A menudo comparo Alaska y Suiza y me pregunto en dónde prefiero pasar el resto de mi vida. ¿Es que tengo que regresar a Suiza para estar más cerca de mi familia? ¿Dónde tendré las mejores condiciones económicas y el mejor sistema de salud? Además de esas, me planteo otras interrogantes. Es difícil encontrar la “buena” respuesta. Los dos países (Estados Unidos y Suiza) tienen sus lados positivos y sus lados negativos. No es fácil encontrar el justo medio.

En EE UU es más fácil realizar mis sueños y ser libre. Cuando escribo ‘EE UU’, me refiero a Alaska. Yo no podría imaginar vivir en grandes ciudades como Nueva York, Los Ángeles o Chicago.
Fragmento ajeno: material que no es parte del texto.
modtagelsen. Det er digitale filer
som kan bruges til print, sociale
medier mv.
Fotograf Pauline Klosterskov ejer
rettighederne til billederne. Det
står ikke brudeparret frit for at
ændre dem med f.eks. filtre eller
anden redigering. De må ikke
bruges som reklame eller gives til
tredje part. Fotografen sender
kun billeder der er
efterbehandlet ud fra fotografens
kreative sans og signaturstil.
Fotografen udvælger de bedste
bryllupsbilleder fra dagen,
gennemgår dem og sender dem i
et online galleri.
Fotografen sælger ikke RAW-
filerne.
Alaska es comparable a Suiza. Me gustan especialmente las montañas.

Me parece que Suiza está muy regulada. El Estado prescribe demasiadas cosas. Suiza es relativamente pequeña y está muy poblada. Me da claustrofobia cuando vuelvo.

¿Cómo mantiene contacto con sus amigos y familiares en Suiza?
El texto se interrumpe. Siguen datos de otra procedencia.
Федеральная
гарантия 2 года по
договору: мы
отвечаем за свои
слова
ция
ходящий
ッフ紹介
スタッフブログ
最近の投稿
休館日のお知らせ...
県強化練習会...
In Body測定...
Prácticamente solo por Facebook. ¡Y me gusta mucho! Es bueno saber lo que sucedió con mis antiguos compañeros de clase. Sin Facebook, no tendría ni la menor idea. Y ‘hangouts’ (plataforma de mensajería) me permite estar en contacto regular con mi padre y mis hermanos y hermanas. Cada dos meses nos encontraremos en línea el domingo por la mañana.

Yo vivo en los EE UU desde hace 17 años, e incluso si EE UU no es perfecto, es más fácil para mí lograr aquí mis sueños. No sé cómo expresarlo mejor, no encuentro las palabras. En Suiza ya estaba todo planificado: la escuela, el aprendizaje, la búsqueda de trabajo, y luego, trabajar toda la vida y ahorrar para la jubilación.
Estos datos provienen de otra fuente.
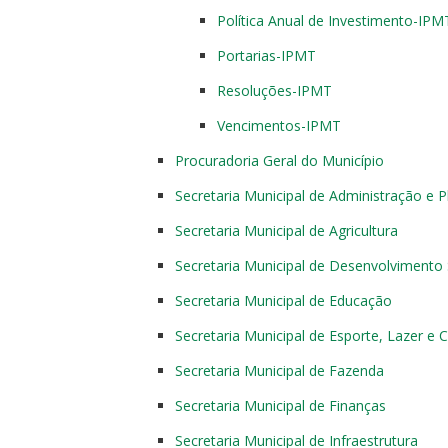
Política Anual de Investimento-IPM
Portarias-IPMT
Resoluções-IPMT
Vencimentos-IPMT
Procuradoria Geral do Município
Secretaria Municipal de Administração e 
Secretaria Municipal de Agricultura
Secretaria Municipal de Desenvolvimento 
Secretaria Municipal de Educação
Secretaria Municipal de Esporte, Lazer e C
Secretaria Municipal de Fazenda
Secretaria Municipal de Finanças
Secretaria Municipal de Infraestrutura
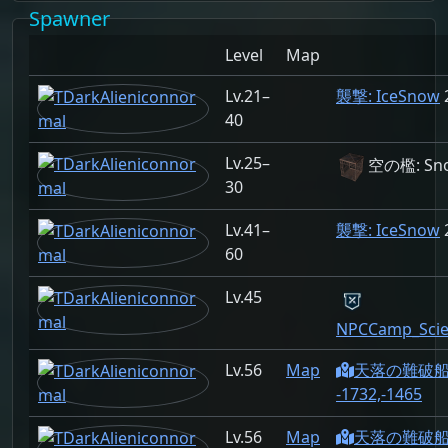
Spawner
Level
Map
21–
襲撃: IceSnow
40
25–
空の檻: Sn
30
41–
襲撃: IceSnow
60
45
NPCCamp_Scien
56
Map
天落の難破
-1732,-1465
56
Map
天落の難破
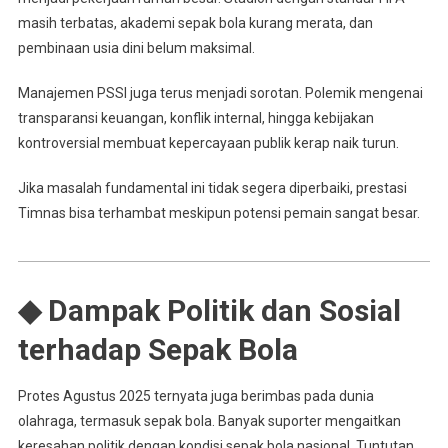
masih terbatas, akademi sepak bola kurang merata, dan
pembinaan usia dini belum maksimal.
Manajemen PSSI juga terus menjadi sorotan. Polemik mengenai
transparansi keuangan, konflik internal, hingga kebijakan
kontroversial membuat kepercayaan publik kerap naik turun.
Jika masalah fundamental ini tidak segera diperbaiki, prestasi
Timnas bisa terhambat meskipun potensi pemain sangat besar.
◆ Dampak Politik dan Sosial
terhadap Sepak Bola
Protes Agustus 2025 ternyata juga berimbas pada dunia
olahraga, termasuk sepak bola. Banyak suporter mengaitkan
keresahan politik dengan kondisi sepak bola nasional. Tuntutan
La situación económica y política en Europa me preocupa más que la de EE UU.  Pero el mundo entero está cambiando. Todos resultamos afectados, dondequiera que vivamos. En Alaska dependemos de los recursos naturales y luchamos ahora contra un enorme déficit presupuestario de miles de millones de dólares. El futuro es incierto y todo el mundo está preocupado. Pero la situación en Europa también me preocupa. Creo que por eso es bueno que Suiza no sea miembro de la UE (Unión Europea). Eso la protege un poco de las influencias económicas negativas. Pero Suiza está en Europa, está rodeada por Estados de la UE y sufre su influencia.

Yo no salí de Suiza porque no me gustara. Tuve la oportunidad de ampliar mi horizonte y la tomé. Estoy orgullosa de mis orígenes, amo a mi país y me gusta ir a Suiza, pero al final de cada visita me alegro de volver a “mi hogar” en Alaska.